### [DATASET ENTRIES]
--- --- ---
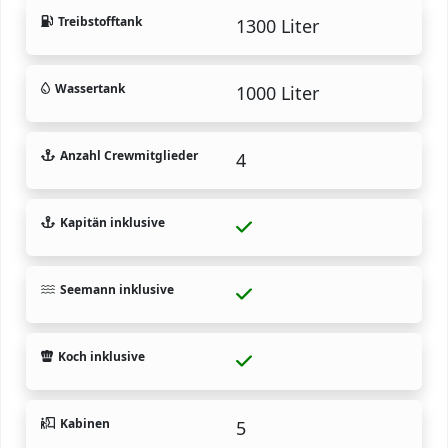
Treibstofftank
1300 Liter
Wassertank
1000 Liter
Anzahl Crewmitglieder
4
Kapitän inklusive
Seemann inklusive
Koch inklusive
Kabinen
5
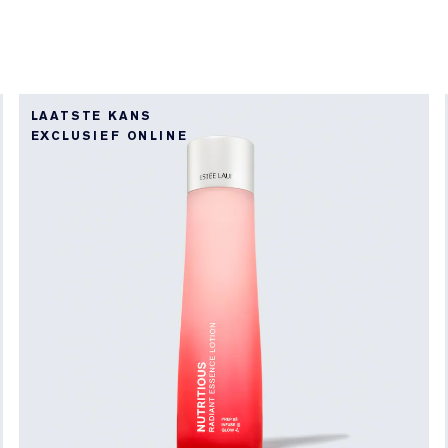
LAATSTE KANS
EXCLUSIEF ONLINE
--- --- ---
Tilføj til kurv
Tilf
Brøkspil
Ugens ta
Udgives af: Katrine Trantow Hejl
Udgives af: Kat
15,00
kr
--- --- ---
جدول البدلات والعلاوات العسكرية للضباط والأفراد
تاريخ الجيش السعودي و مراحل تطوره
--- --- ---
### [EXERCISE AIM]
Give again, exactly as written above, every line from the one holding "Seemann inklusive" to the one holding "EXCLUSIEF ONLINE", with both ends kept and the pictures left out.

### [THE COMPLETED TASK]
Seemann inklusive
Koch inklusive
Kabinen
5
LAATSTE KANS
EXCLUSIEF ONLINE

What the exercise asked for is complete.